→ WHAT YOU WILL DO
Below are the records to transcribe exactly; do not include any images.

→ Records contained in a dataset
________________________
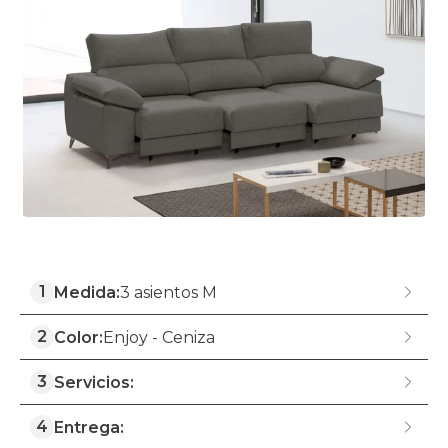
1
Medida:
3 asientos M
2
Color:
Enjoy - Ceniza
3
Servicios:
4
Entrega:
________________________
→ RESPONSE TO THE EXERCISE
1
Medida:
3 asientos M
2
Color:
Enjoy - Ceniza
3
Servicios:
4
Entrega:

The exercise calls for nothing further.